1. Use store-bought pizza dough: Instead of making the dough from scratch, opt for pre-made pizza dough available at most grocery stores. This will save time and effort without compromising taste.

2. Pre-cook the sausage: Cook the sausage before adding it to the pizza to reduce baking time. This will ensure the sausage is fully cooked and save time in the oven.

3. Use canned crushed tomatoes: Instead of making your own tomato sauce, use canned crushed tomatoes. They are affordable and can be seasoned to taste, saving time and money.

4. Opt for shredded cheese: Instead of shredding your own cheese, buy pre-shredded cheese. It's convenient and will save time without a noticeable difference in taste.

5. Thinly slice vegetables: Rather than chopping vegetables into chunky pieces, thinly slice them. This will reduce cooking time and ensure they cook evenly in the pizza.

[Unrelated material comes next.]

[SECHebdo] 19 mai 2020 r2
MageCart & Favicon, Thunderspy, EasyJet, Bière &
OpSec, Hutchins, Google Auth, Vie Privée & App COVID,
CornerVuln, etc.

6. Bake at a higher temperature: Increase the oven temperature slightly to shorten the baking time. Keep an eye on the pizza to prevent burning while ensuring it cooks through.

7. Reduce the amount of cheese: While cheese is an essential part of deep-dish pizza, using a slightly smaller amount can help save money without significantly compromising taste.

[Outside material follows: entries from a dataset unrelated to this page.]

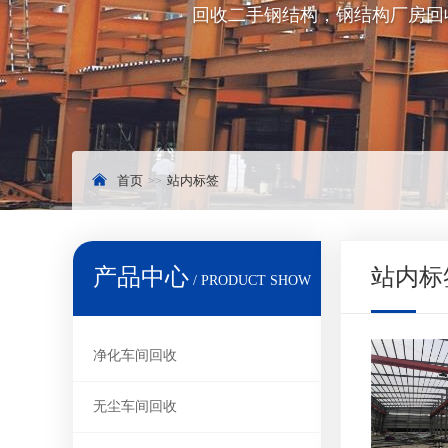
回收二手钢结构，钢结构厂房回
首页
站内标签
产品中心
站内标
/ PRODUCT SHOW
净化车间回收
无尘车间回收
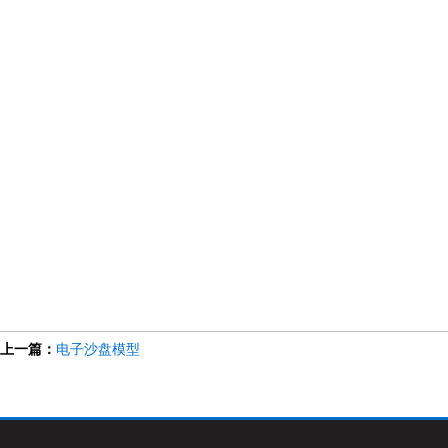
上一篇：
电子沙盘模型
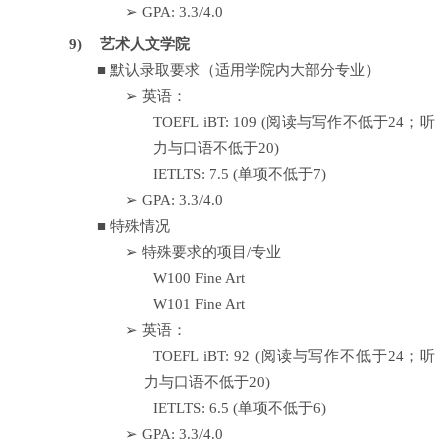
➢
GPA: 3.3/4.0
9)
艺术人文学院
■
默认录取要求（适用学院内大部分专业）
➢
英语：
TOEFL iBT: 109 (
阅读与写作不低于
24
；听
力与口语不低于
20)
IETLTS: 7.5 (
单项不低于
7)
➢
GPA: 3.3/4.0
■
特殊情况
➢
特殊要求的项目
/
专业
W100 Fine Art
W101 Fine Art
➢
英语：
TOEFL iBT: 92 (
阅读与写作不低于
24
；听
力与口语不低于
20)
IETLTS: 6.5 (
单项不低于
6)
➢
GPA: 3.3/4.0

8. Use a cast-iron skillet: Invest in a cast-iron skillet to make your deep-dish pizza. It retains heat well and provides a crispy crust, eliminating the need for a specialized deep-dish pizza pan.

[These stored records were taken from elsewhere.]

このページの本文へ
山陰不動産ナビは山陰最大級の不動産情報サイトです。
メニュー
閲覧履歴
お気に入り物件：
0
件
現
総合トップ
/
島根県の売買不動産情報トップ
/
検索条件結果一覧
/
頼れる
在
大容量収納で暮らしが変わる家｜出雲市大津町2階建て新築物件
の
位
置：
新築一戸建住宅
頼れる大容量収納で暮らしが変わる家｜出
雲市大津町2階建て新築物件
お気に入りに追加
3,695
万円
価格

9. Pre-portion ingredients: Before you start assembling the pizza, pre-portion all the ingredients. This will save time during the preparation process and ensure even distribution on the pizza.

10. Make ahead and freeze: Prepare multiple deep-dish pizzas in advance and freeze them. This way, you can have a homemade pizza ready to bake whenever you crave it, saving time on preparation and cleanup.